The Financial Stability Oversight Council will take a closer look at hedge funds’ use of leverage as it reviews potential risks to U.S. financial stability, according to an updated statement released Monday.
In that update of its risk review process, FSOC members said the relationship between a hedge fund’s level of leverage and risk, and the implications for financial stability stemming from that relationship are “highly complex,” with most of the leverage concentrated in large hedge funds, according to the FSOC statement. While reporting by private funds through Form PF has increased transparency, “it does not provide complete information” and no single regulator has enough data to evaluate complete risks, the statement said. To get that, the FSOC is forming an interagency working group to gather and assess data, and report to the council by the fourth quarter of 2016.

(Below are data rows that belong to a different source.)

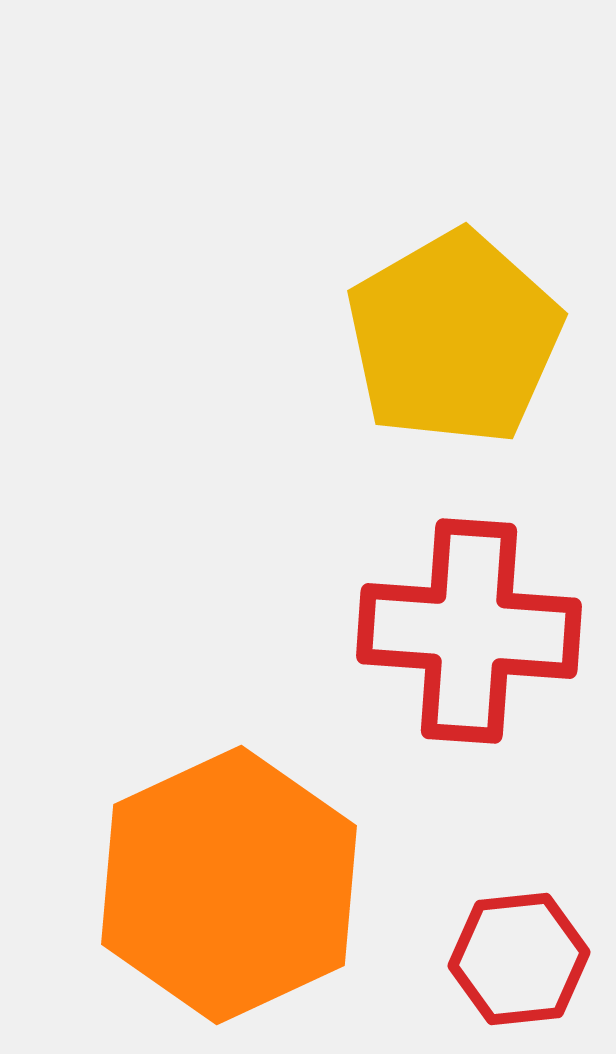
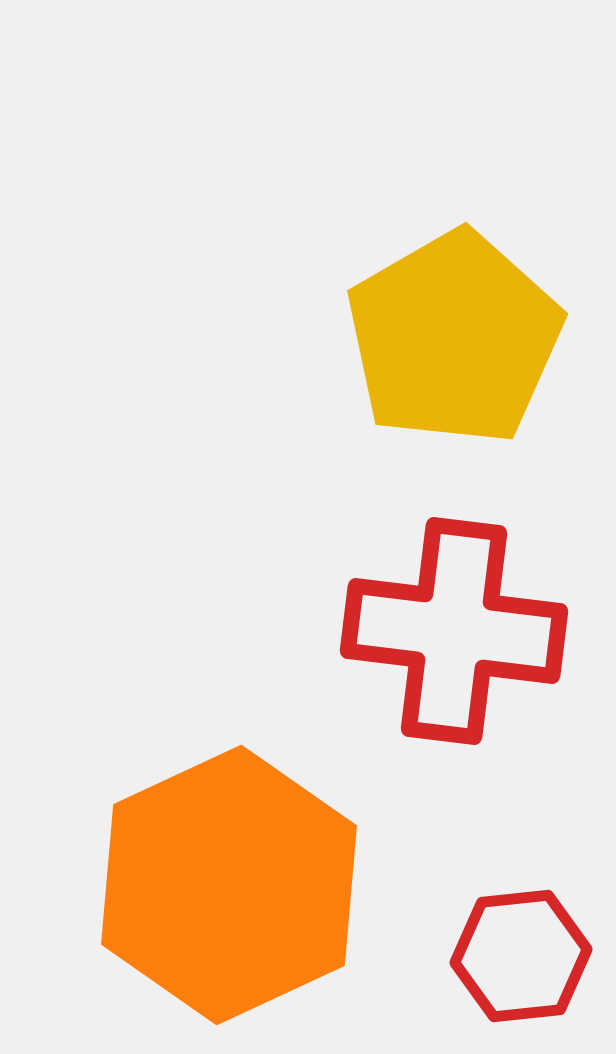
red cross: moved 15 px left; rotated 3 degrees clockwise
red hexagon: moved 2 px right, 3 px up
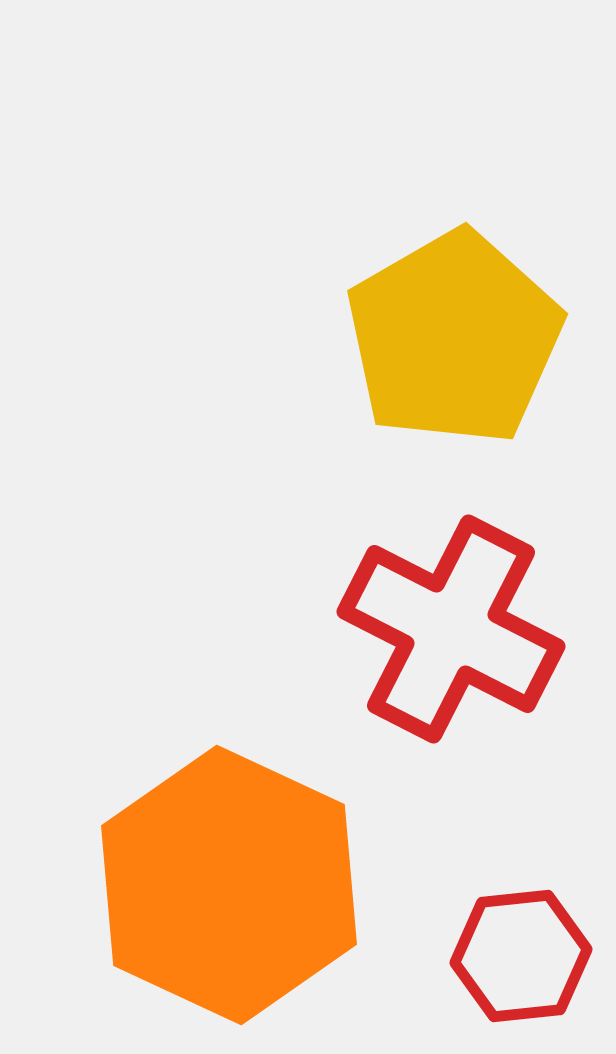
red cross: moved 3 px left, 2 px up; rotated 20 degrees clockwise
orange hexagon: rotated 10 degrees counterclockwise
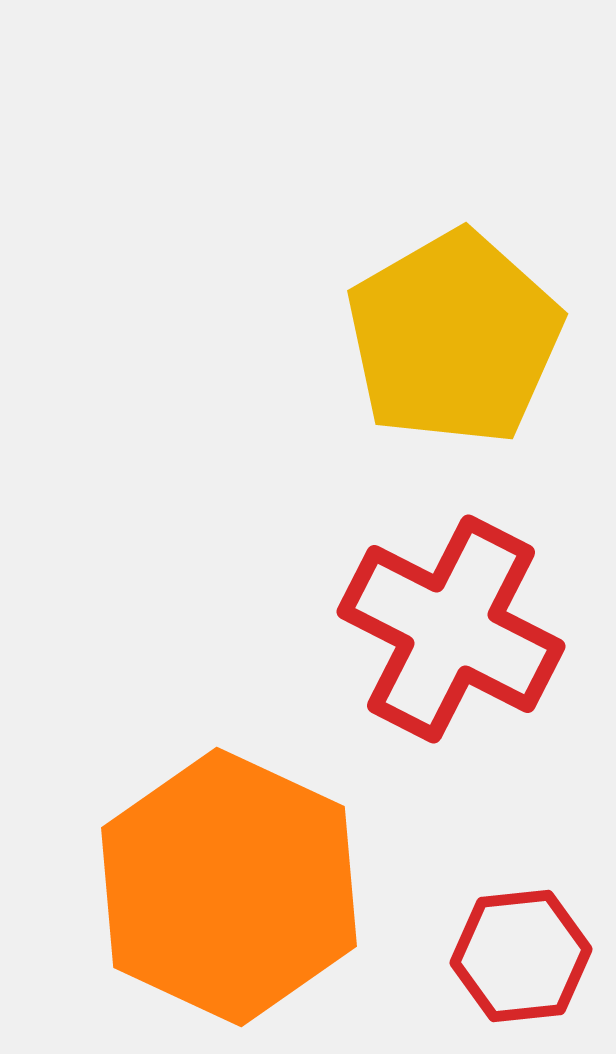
orange hexagon: moved 2 px down
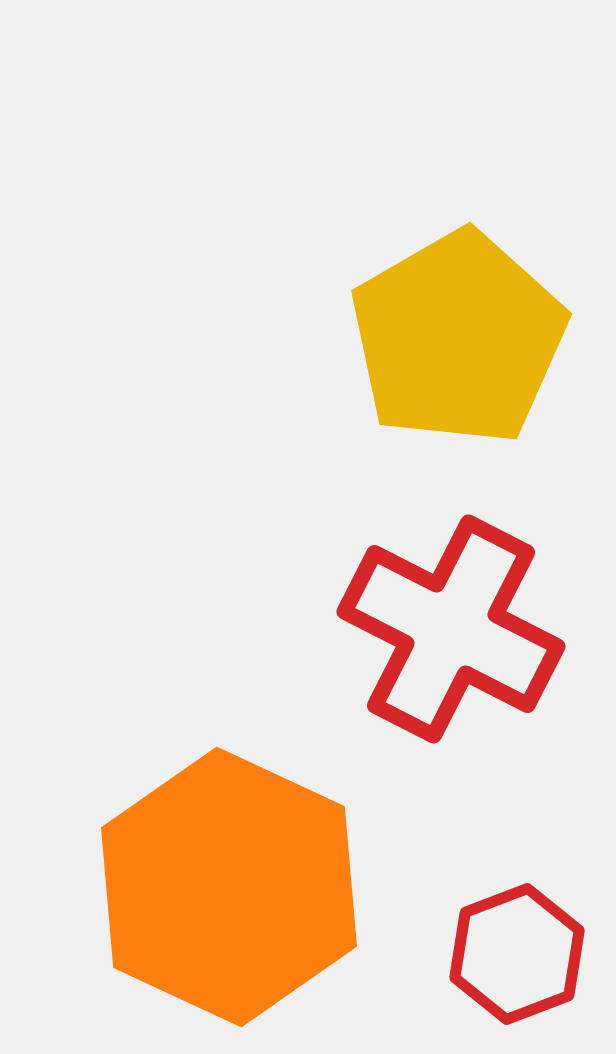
yellow pentagon: moved 4 px right
red hexagon: moved 4 px left, 2 px up; rotated 15 degrees counterclockwise
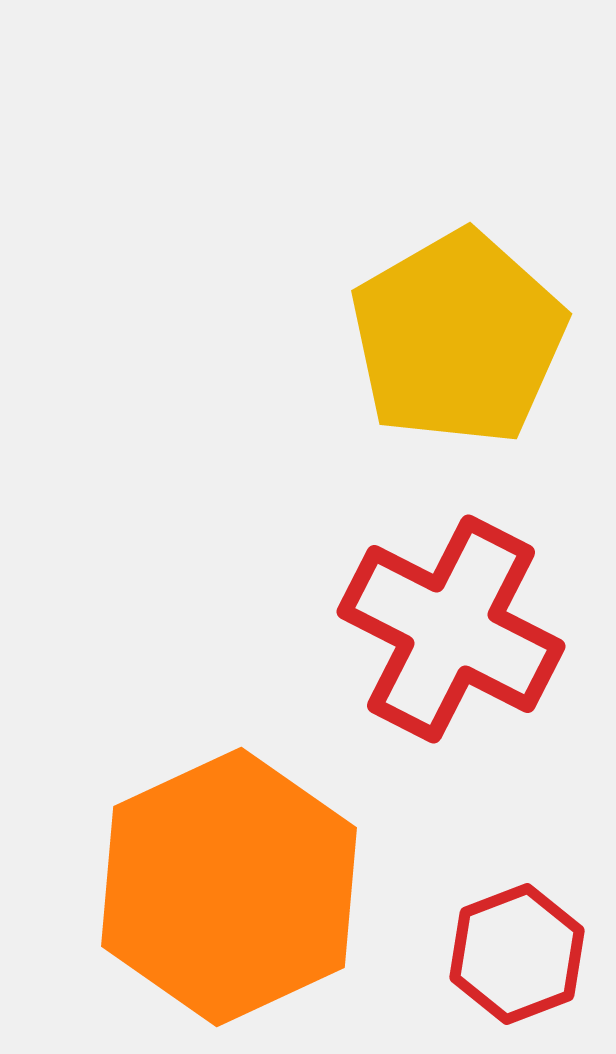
orange hexagon: rotated 10 degrees clockwise
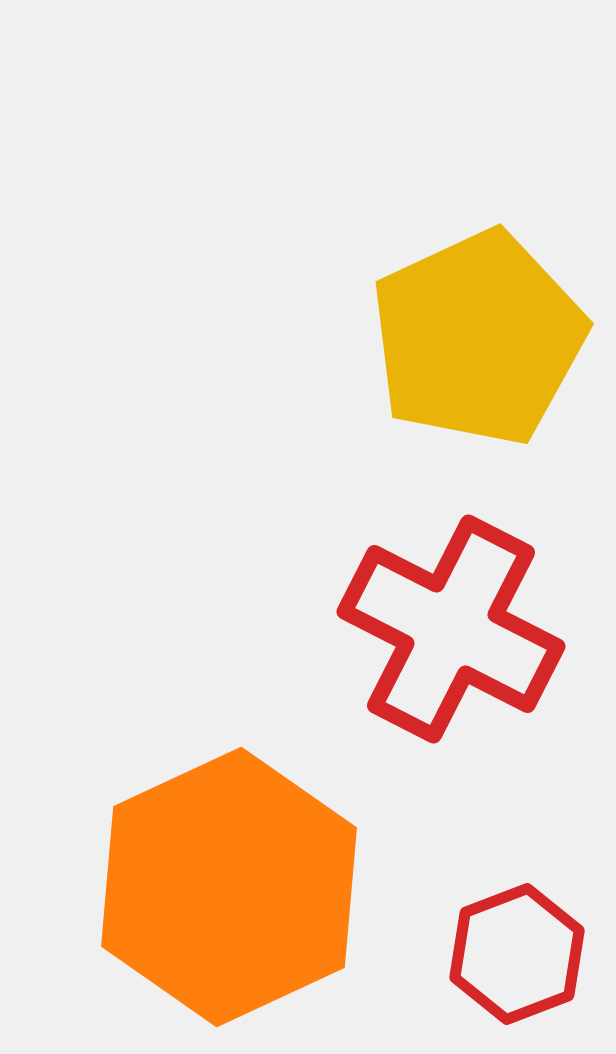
yellow pentagon: moved 20 px right; rotated 5 degrees clockwise
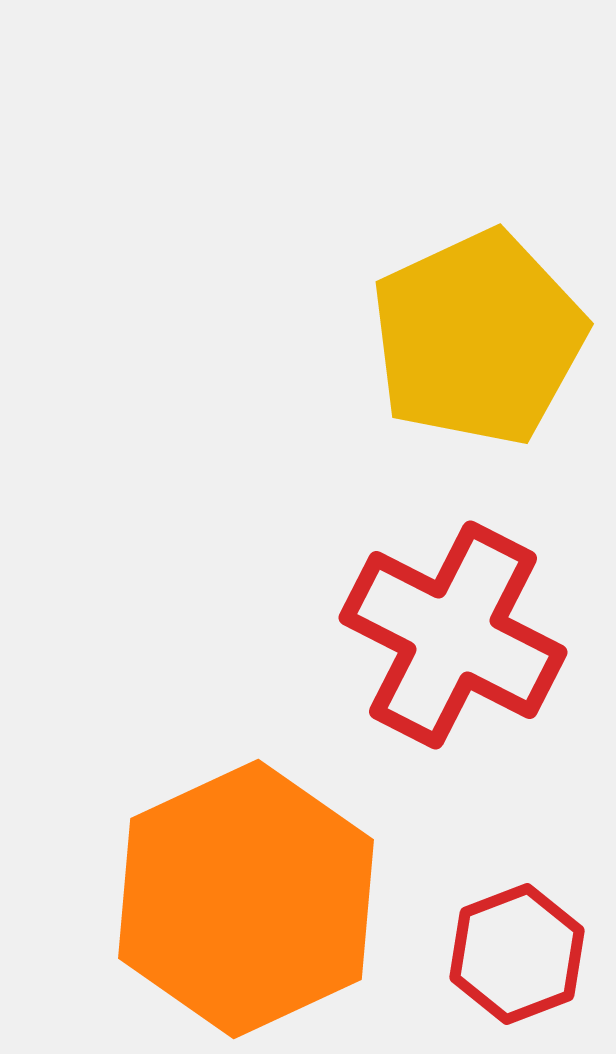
red cross: moved 2 px right, 6 px down
orange hexagon: moved 17 px right, 12 px down
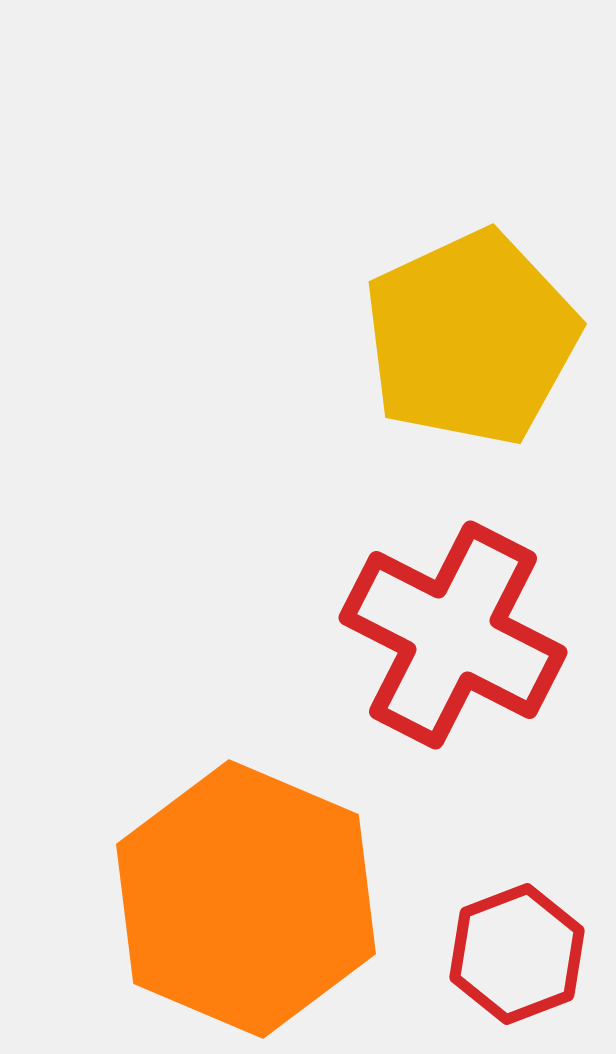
yellow pentagon: moved 7 px left
orange hexagon: rotated 12 degrees counterclockwise
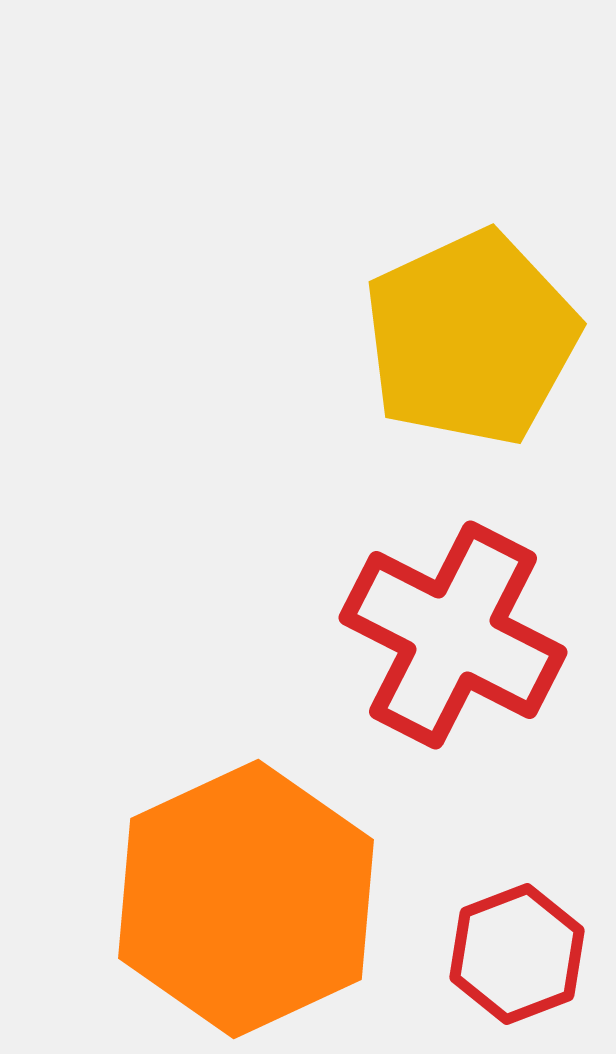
orange hexagon: rotated 12 degrees clockwise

Hedge funds represent $3.4 trillion, or 13% of the assets being reviewed by the FSOC, the second-largest share after pooled investment vehicles.
In a separate statement, the Managed Funds Association, an industry group that represents hedge funds, said its members “hope to have a constructive dialogue with this newly formed group as FSOC works to fulfill its important mission.” The MFA told the FSOC last year that given the relatively small size of the hedge fund industry compared to other market participants, “existing regulations, and built-in safeguards all prevent the industry from posing systemic risk to the U.S. financial system. … Furthermore, almost all of the borrowing done by hedge funds is fully collateralized, which minimizes counterparty risk. To further protect against potential destabilization, hedge funds’ positions and associated collateral are subject to daily mark-to-market requirements.”
FSOC officials said they will also consider potential risks and seek to gather more data on service providers, securities lending, and liquidity and redemption risks.